Seneca Boards was back.

Newman has spent the time since then entering freeskiing competitions and refining his ski-making skills. In 2009 he made dozens of pairs of skis for Bozeman-area powder hounds as part of a year-long prototype study, and Lilly Deford, a 22-year-old MSU student who charges big lines at Bridger Bowl, confirms that Newman's binding-ripping days are long past. "I skied a pair of Senecas about 20 times last year and they were awesome in powder and crud," she says. "They're real burly—they could take abuse for sure."

Last spring, Newman joined MSU's class of 2010, graduating with a degree in business management. And with a new manufacturing space in Belgrade (where he's trading framing and finish work for rent), he's officially launching Seneca Boards this winter. Though his original vision was to make purely custom skis, tailoring every ski to an individual, he's since decided to broaden his focus in order to keep his business viable—and local. "There's a huge market for custom skis, but in Montana people want skis that are affordable," he says.

To that end, Newman is offering stock Senecas in three models—big mountain, all mountain/powder, and park—with a choice of custom graphics for $500. Fully custom skis start at $1,000. Though he's reluctant to give up a personal relationship with his customers—his original vision called for skiing with each one before making their boards—retail shops have started approaching him about carrying his brand.
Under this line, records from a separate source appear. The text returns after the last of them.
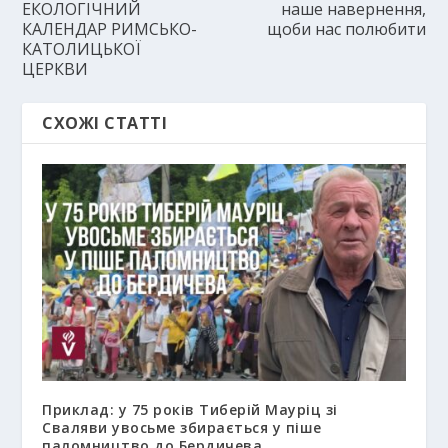
ЕКОЛОГІЧНИЙ
наше навернення,
КАЛЕНДАР РИМСЬКО-
щоби нас полюбити
КАТОЛИЦЬКОЇ
ЦЕРКВИ
СХОЖІ СТАТТІ
Приклад: у 75 років Тиберій Мауріц зі
Сваляви увосьме збирається у піше
паломництво до Бердичева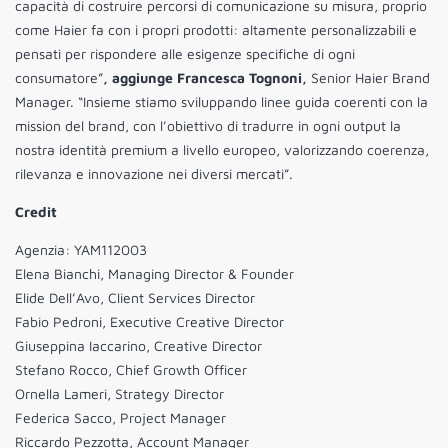
capacità di costruire percorsi di comunicazione su misura, proprio
come Haier fa con i propri prodotti: altamente personalizzabili e
pensati per rispondere alle esigenze specifiche di ogni
consumatore”
, aggiunge Francesca Tognoni,
Senior Haier Brand
Manager. “Insieme stiamo sviluppando linee guida coerenti con la
mission del brand, con l’obiettivo di tradurre in ogni output la
nostra identità premium a livello europeo, valorizzando coerenza,
rilevanza e innovazione nei diversi mercati”.
Credit
Agenzia: YAM112003
Elena Bianchi, Managing Director & Founder
Elide Dell’Avo, Client Services Director
Fabio Pedroni, Executive Creative Director
Giuseppina Iaccarino, Creative Director
Stefano Rocco, Chief Growth Officer
Ornella Lameri, Strategy Director
Federica Sacco, Project Manager
Riccardo Pezzotta, Account Manager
After working three jobs since graduation to save up money for the raw materials, he now plans to have Seneca skis in select Montana stores this winter or next.
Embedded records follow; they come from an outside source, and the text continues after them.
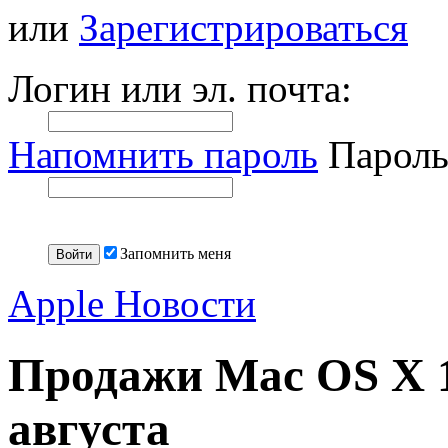
или
Зарегистрироваться
Логин или эл. почта:
Напомнить пароль
Пароль
Запомнить меня
Apple Новости
Продажи Mac OS X 1
августа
No matter which skis you buy from him, Newman says they're a long-term investment that will outlast mass-produced products. "I can have better quality control than big companies because I'm making my skis by hand," he says. "And I use higher quality materials that will last, so you can bring your skis back to me and I can refurbish them and restore the camber."

Building skis, restoring skis, hucking huge gaps on skis, and plowing through any obstacle in his way—this is Eric Newman, skiing fanatic. All he wants is to live the skiing life, and with his body strong again and Seneca Boards in demand, he's well on his way.